The effectiveness of β-lactam antibiotics is increasingly compromised by β-lactamases. Boron-containing inhibitors are potent serine-β-lactamase inhibitors, but the interactions of boron-based compounds with the penicillin-binding protein (PBP) β-lactam targets have not been extensively studied. We used high-throughput X-ray crystallography to explore reactions of a boron-containing fragment set with the Pseudomonas aeruginosa PBP3 (PaPBP3). Multiple crystal structures reveal that boronic acids react with PBPs to give tricovalently linked complexes bonded to Ser294, Ser349, and Lys484 of PaPBP3; benzoxaboroles react with PaPBP3 via reaction with two nucleophilic serines (Ser294 and Ser349) to give dicovalently linked complexes; and vaborbactam reacts to give a monocovalently linked complex. Modifications of the benzoxaborole scaffold resulted in a moderately potent inhibition of PaPBP3, though no antibacterial activity was observed. Overall, the results further evidence the potential for the development of new classes of boron-based antibiotics, which are not compromised by β-lactamase-driven resistance.

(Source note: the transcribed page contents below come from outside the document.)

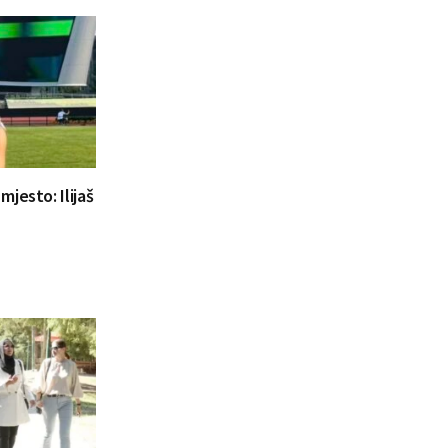
jesto: Ilijaš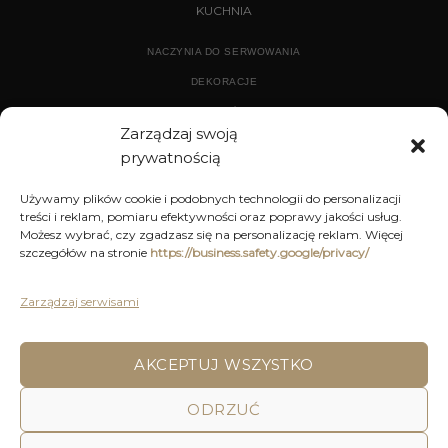
KUCHNIA
NACZYNIA DO SERWOWANIA
DEKORACJE
WYPOSAŻENIE
Zarządzaj swoją
prywatnością
ARCHIWUM
Używamy plików cookie i podobnych technologii do personalizacji
treści i reklam, pomiaru efektywności oraz poprawy jakości usług.
DEKORACJE
Możesz wybrać, czy zgadzasz się na personalizację reklam. Więcej
szczegółów na stronie
https://business.safety.google/privacy/
KUCHNIA
MEBLE
Zarządzaj serwisami
OŚWIETLENIE
AKCEPTUJ WSZYSTKO
POLITYKA PRYWATNOŚCI
REGULAMIN SKLEPU ON-LINE
ODRZUĆ
WYSYŁKA
DOSTAWA
ZWROTY I REKLAMACJE
HOME
DECOR AND YOU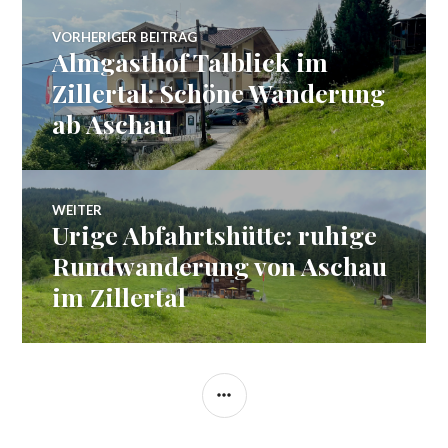
Beitragsnavigation
VORHERIGER BEITRAG
Almgasthof Talblick im
Vorheriger
Beitrag:
Zillertal: Schöne Wanderung
ab Aschau
WEITER
Urige Abfahrtshütte: ruhige
Nächster
Beitrag:
Rundwanderung von Aschau
im Zillertal
SEITENLEISTE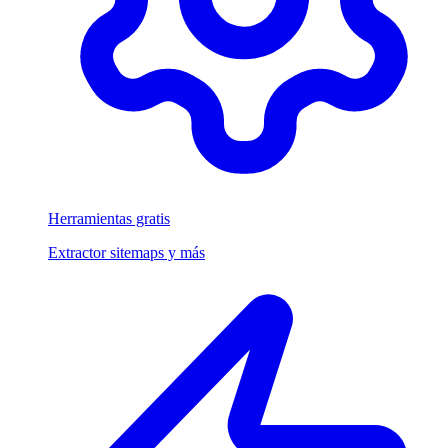
Herramientas gratis
Extractor sitemaps y más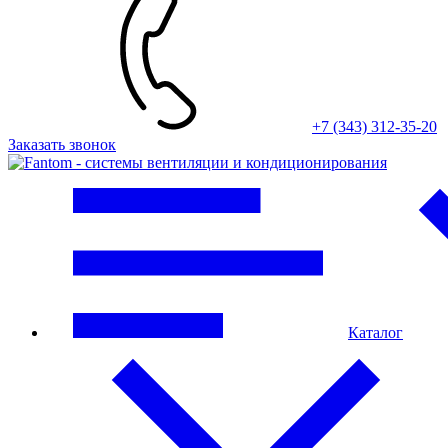
+7 (343) 312-35-20
Заказать звонок
Каталог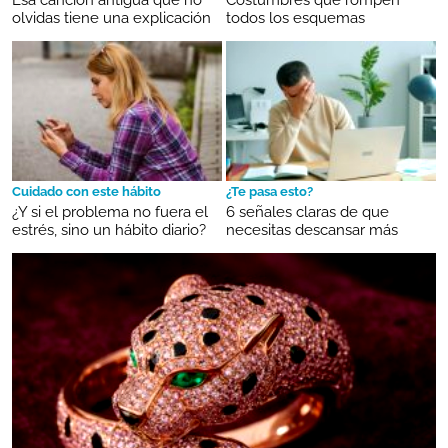
olvidas tiene una explicación
todos los esquemas
Cuidado con este hábito
¿Te pasa esto?
¿Y si el problema no fuera el
6 señales claras de que
estrés, sino un hábito diario?
necesitas descansar más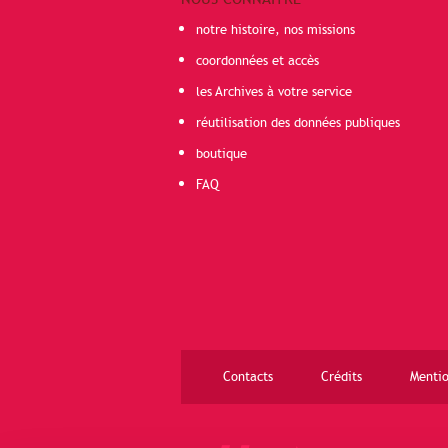
notre histoire, nos missions
coordonnées et accès
les Archives à votre service
réutilisation des données publiques
boutique
FAQ
Contacts
Crédits
Mentio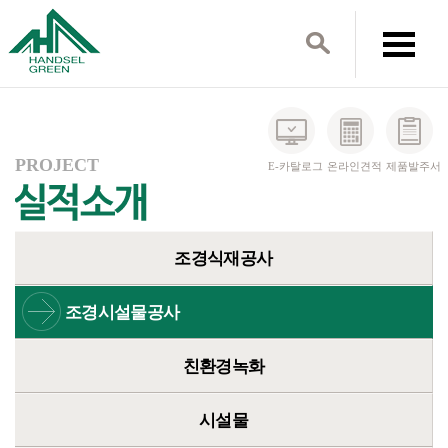
PROJECT
E-카탈로그
온라인견적
제품발주서
조경식재공사
조경시설물공사
친환경녹화
시설물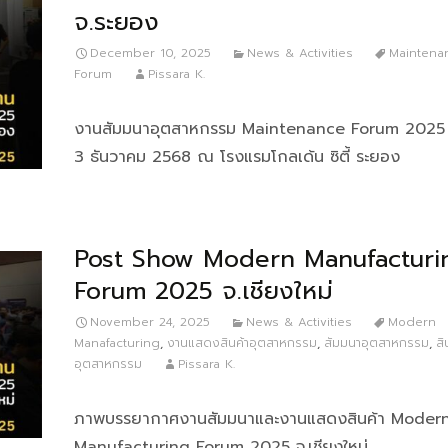
จ.ระยอง
December 10, 2025
News & Activities
Maintena
Forum
Pissara K.
งานสัมมนาอุตสาหกรรม Maintenance Forum 2025 ” เม
3 ธันวาคม 2568 ณ โรงแรมโกลเด้น ซิตี้ ระยอง
Post Show Modern Manufacturi
Forum 2025 จ.เชียงใหม่
November 24, 2025
News & Activities
Modern
Manafacturing
,
งานแสดงสินค้าอุตสาหกรรม
,
สัมมนาอุตสาหกรรม
,
สิ
อุตสาหกรรม
Pissara K.
ภาพบรรยากาศงานสัมมนาและงานแสดงสินค้า Moder
Manufacturing Forum 2025 จ.เชียงใหม่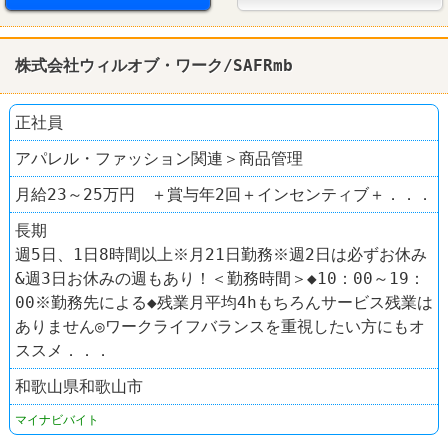
株式会社ウィルオブ・ワーク/SAFRmb
正社員
アパレル・ファッション関連＞商品管理
月給23～25万円 ＋賞与年2回＋インセンティブ＋．．．
長期
週5日、1日8時間以上※月21日勤務※週2日は必ずお休み
&週3日お休みの週もあり！＜勤務時間＞◆10：00～19：
00※勤務先による◆残業月平均4hもちろんサービス残業は
ありません◎ワークライフバランスを重視したい方にもオ
ススメ．．．
和歌山県和歌山市
マイナビバイト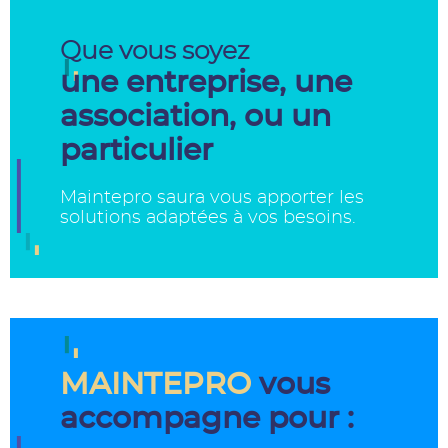
Que vous soyez
une entreprise, une
association, ou un
particulier
Maintepro saura vous apporter les
solutions adaptées à vos besoins.
MAINTEPRO
vous
accompagne pour :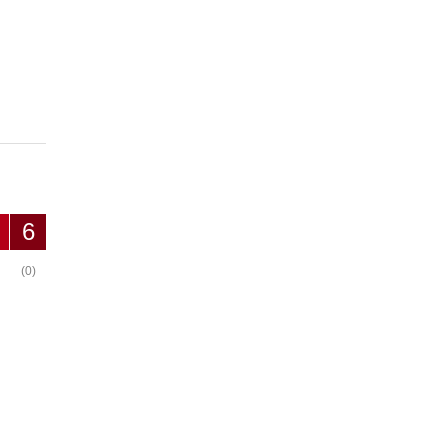
6
(0)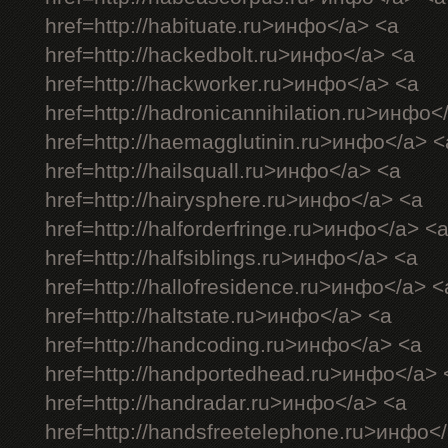
href=http://habituate.ru>инфо</a> <a
href=http://hackedbolt.ru>инфо</a> <a
href=http://hackworker.ru>инфо</a> <a
href=http://hadronicannihilation.ru>инфо<
href=http://haemagglutinin.ru>инфо</a> <
href=http://hailsquall.ru>инфо</a> <a
href=http://hairysphere.ru>инфо</a> <a
href=http://halforderfringe.ru>инфо</a> <
href=http://halfsiblings.ru>инфо</a> <a
href=http://hallofresidence.ru>инфо</a> <
href=http://haltstate.ru>инфо</a> <a
href=http://handcoding.ru>инфо</a> <a
href=http://handportedhead.ru>инфо</a> 
href=http://handradar.ru>инфо</a> <a
href=http://handsfreetelephone.ru>инфо<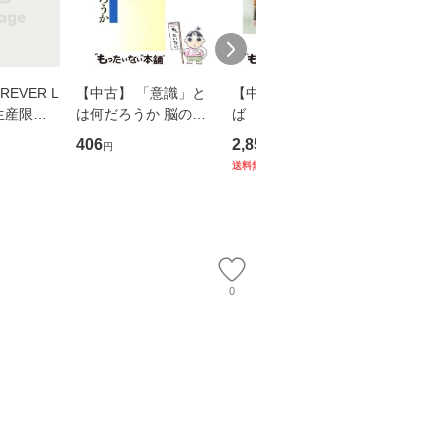
EVER L
【中古】 「意識」と
【中古】 耳をすませ
【中古】
生産限定
は何だろうか 脳の来
ば 〈2枚組〉 [DVD] /
も2時間
翔太×加藤
歴、知覚の錯誤 （講
ブエナ・ビスタ・ホー
めるよう
406
2,852
253
円
円
円
談社現代新書） / 下条
ム・エンターテイメン
計超入門！
送料無料
】
信輔 / 講談社 [新書]
ト [DVD]【メール便送
隆 / 高
【メール便送料無料】
料無料】
（ソフト
【メール
0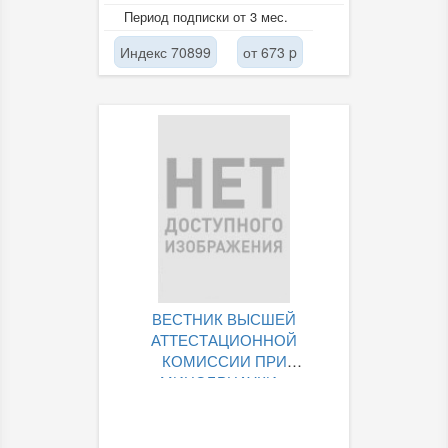
правоохранительной
Период подписки от 3 мес.
деятельности и положительный
опыт органов...
Индекс 70899
от 673 p
ВЕСТНИК ВЫСШЕЙ
АТТЕСТАЦИОННОЙ
КОМИССИИ ПРИ
МИНОБРНАУКИ...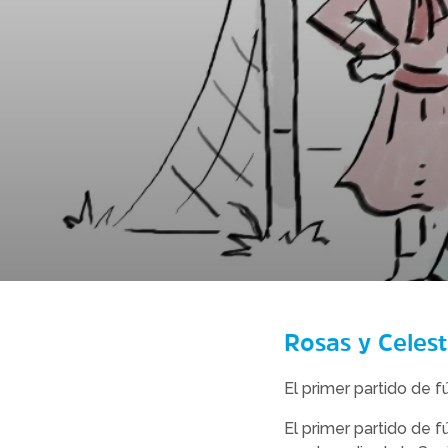
Rosas y Celes
El primer partido de f
El primer partido de f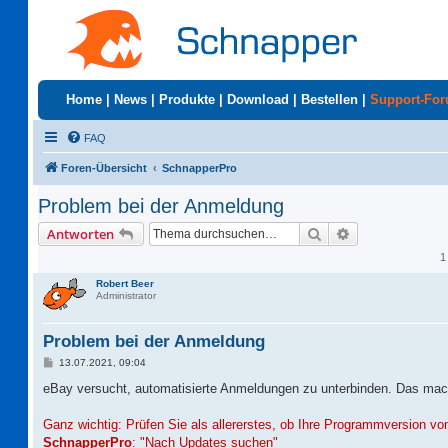
Home
|
News
|
Produkte
|
Download
|
Bestellen
|
Support-Fo
FAQ
Foren-Übersicht
SchnapperPro
Problem bei der Anmeldung
Suche
Erweiterte Suc
Antworten
1
Robert Beer
Administrator
Problem bei der Anmeldung
B
13.07.2021, 09:04
e
i
eBay versucht, automatisierte Anmeldungen zu unterbinden. Das mac
t
r
a
Ganz wichtig: Prüfen Sie als allererstes, ob Ihre Programmversion v
g
SchnapperPro
: "Nach Updates suchen"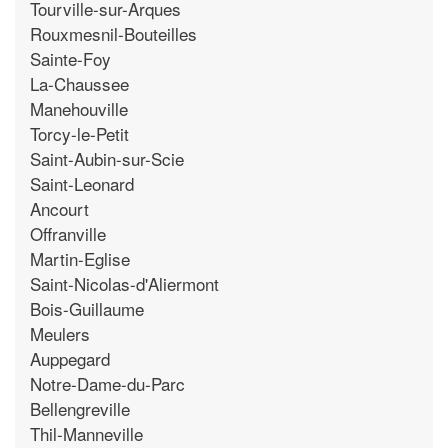
Tourville-sur-Arques
Rouxmesnil-Bouteilles
Sainte-Foy
La-Chaussee
Manehouville
Torcy-le-Petit
Saint-Aubin-sur-Scie
Saint-Leonard
Ancourt
Offranville
Martin-Eglise
Saint-Nicolas-d'Aliermont
Bois-Guillaume
Meulers
Auppegard
Notre-Dame-du-Parc
Bellengreville
Thil-Manneville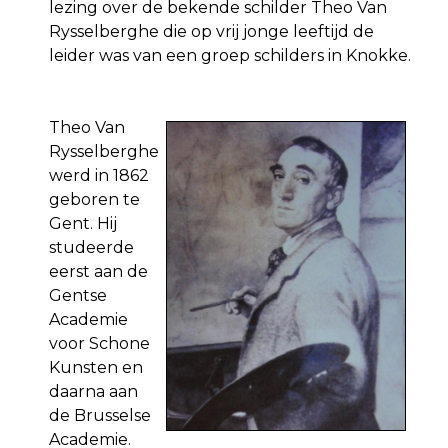
lezing over de bekende schilder Theo Van
Rysselberghe die op vrij jonge leeftijd de
leider was van een groep schilders in Knokke.
Theo Van
Rysselberghe
werd in 1862
geboren te
Gent. Hij
studeerde
eerst aan de
Gentse
Academie
voor Schone
Kunsten en
daarna aan
de Brusselse
Academie.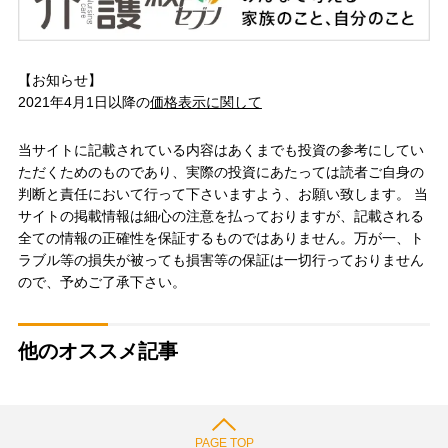
【お知らせ】
2021年4月1日以降の
価格表示に関して
当サイトに記載されている内容はあくまでも投資の参考にしてい
ただくためのものであり、実際の投資にあたっては読者ご自身の
判断と責任において行って下さいますよう、お願い致します。 当
サイトの掲載情報は細心の注意を払っておりますが、記載される
全ての情報の正確性を保証するものではありません。万が一、ト
ラブル等の損失が被っても損害等の保証は一切行っておりません
ので、予めご了承下さい。
他のオススメ記事
PAGE TOP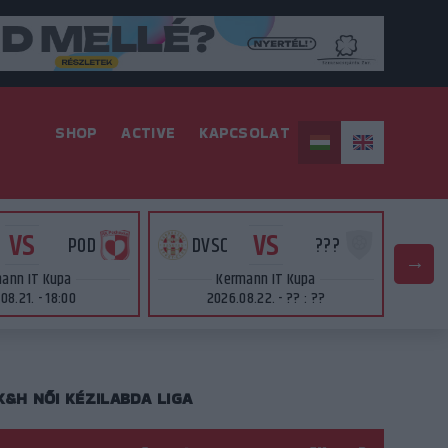
SHOP
ACTIVE
KAPCSOLAT
VS
VS
POD
DVSC
???
D
ann IT Kupa
Kermann IT Kupa
08.21. - 18:00
2026.08.22. - ?? : ??
K&H NŐI KÉZILABDA LIGA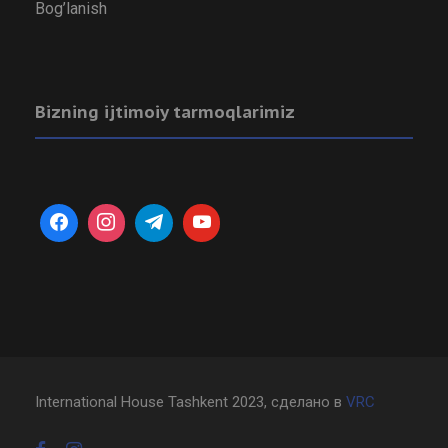
Bog’lanish
Bizning ijtimoiy tarmoqlarimiz
International House Tashkent 2023, сделано в
VRC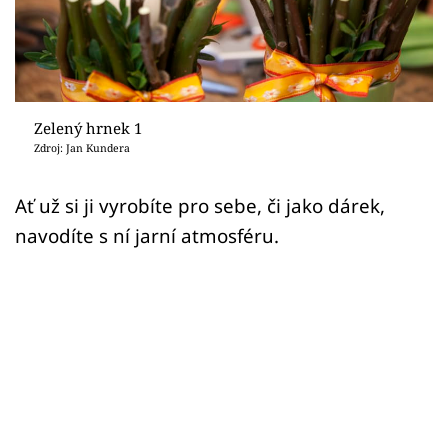
Sledujte prima+
Přihlášení
Zelený hrnek 1
Sledujte nás
Zdroj: Jan Kundera
Ať už si ji vyrobíte pro sebe, či jako dárek,
navodíte s ní jarní atmosféru.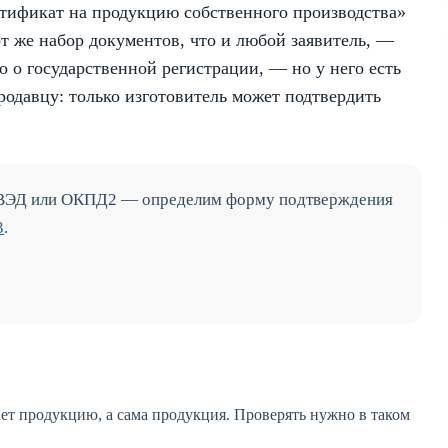
ртификат на продукцию собственного производства»
от же набор документов, что и любой заявитель, —
о о государственной регистрации, — но у него есть
одавцу: только изготовитель может подтвердить
 ВЭД или ОКПД2 — определим форму подтверждения
3
.
ает продукцию, а сама продукция. Проверять нужно в таком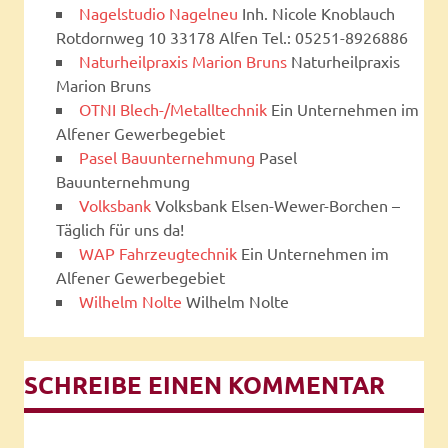
Nagelstudio Nagelneu
Inh. Nicole Knoblauch
Rotdornweg 10 33178 Alfen Tel.: 05251-8926886
Naturheilpraxis Marion Bruns
Naturheilpraxis
Marion Bruns
OTNI Blech-/Metalltechnik
Ein Unternehmen im
Alfener Gewerbegebiet
Pasel Bauunternehmung
Pasel
Bauunternehmung
Volksbank
Volksbank Elsen-Wewer-Borchen –
Täglich für uns da!
WAP Fahrzeugtechnik
Ein Unternehmen im
Alfener Gewerbegebiet
Wilhelm Nolte
Wilhelm Nolte
SCHREIBE EINEN KOMMENTAR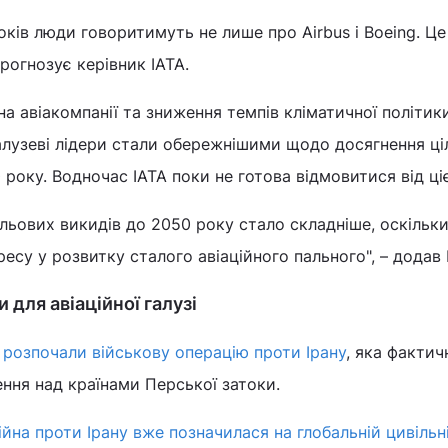
оків люди говоритимуть не лише про Airbus і Boeing. Це
прогнозує керівник IATA.
 на авіакомпанії та зниження темпів кліматичної політи
галузеві лідери стали обережнішими щодо досягнення ці
року. Водночас IATA поки не готова відмовитися від ціє
льових викидів до 2050 року стало складніше, оскільки
ресу у розвитку сталого авіаційного пального", – додав
и для авіаційної галузі
 розпочали військову операцію проти Ірану
, яка фактич
ення над країнами Перської затоки.
ійна проти Ірану вже позначилася на глобальній цивільні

β-内酰胺类抗生素的抗菌效力正日益受到β-内酰胺酶的削弱。含硼抑制剂是一类强效的丝氨酸β-内酰胺酶抑制剂，但目前针对硼基化合物与青霉素结合蛋白（penicillin-binding protein, PBP）这类β-内酰胺作用靶点的相互作用研究仍不够充分。本研究采用高通量X射线晶体学技术，探究了含硼片段库与铜绿假单胞菌PBP3（PaPBP3）的反应过程。多组晶体结构解析结果表明：硼酸类化合物可与PBP结合，形成与PaPBP3的Ser294、Ser349及Lys484残基以三共价键结合的复合物；苯并氧硼杂环类化合物则通过与两个亲核丝氨酸残基（Ser294与Ser349）发生反应，生成双共价键结合的复合物；而阿维巴坦（vaborbactam）仅能与PaPBP3形成单共价键结合的复合物。对苯并氧硼杂环类母核进行结构修饰后，可获得对PaPBP3具有中等强度抑制活性的化合物，但未检测到抗菌活性。综上，本研究结果进一步证实了开发新型硼基抗生素的潜力，这类抗生素不会受到β-内酰胺酶介导的耐药性影响。